Healthy eating-tips for the whole family:
This can be challenging for those who normally drink sugary beverages such as soda, juice, sports drinks, sweet tea, sugary coffee drinks and such. If water is difficult to drink, try using a slice of lemon or lime or even infusing a pitcher of water with fresh strawberries, oranges or cucumbers and watermelon. While plain water is best, and it is important to get used to drinking it, these other options can still help hydrate healthfully while keeping high sugar content in check. Drinking sugary beverages packs in very high empty calories and can even counteract hydration in some instances.
Eat more vegetables and fruits
Visit a produce stand for best value and freshness, if one is available. Supermarkets would be the next option, or try frozen varieties if fresh is not available. Add frozen spinach, peas and green beans to soups or stir fry and frozen fruits can be fun to eat in their frozen form as refreshing snacks or thaw and add to yogurt or cereal in the morning.

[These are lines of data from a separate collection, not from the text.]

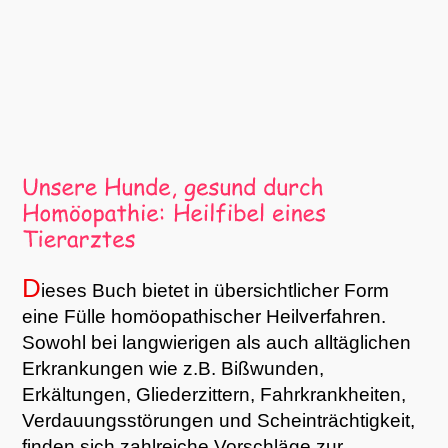
D
ieses Buch bietet in übersichtlicher Form
eine Fülle homöopathischer Heilverfahren.
Sowohl bei langwierigen als auch alltäglichen
Erkrankungen wie z.B. Bißwunden,
Erkältungen, Gliederzittern, Fahrkrankheiten,
Verdauungsstörungen und Scheinträchtigkeit,
finden sich zahlreiche Vorschläge zur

Parents can help make healthy snacks available such as nuts, plain popcorn, apples, grapes and carrot, zucchini and celery sticks. (Tip: Pre-make celery with almond butter or yogurt pineapple dip snack plates for kids)
Fast Food and Eating Out
Avoid fast food. When you do go out to eat as a family, make a plan in advance of what you will order by looking up the menus online. (This not only helps with healthy eating but also can help with budgeting).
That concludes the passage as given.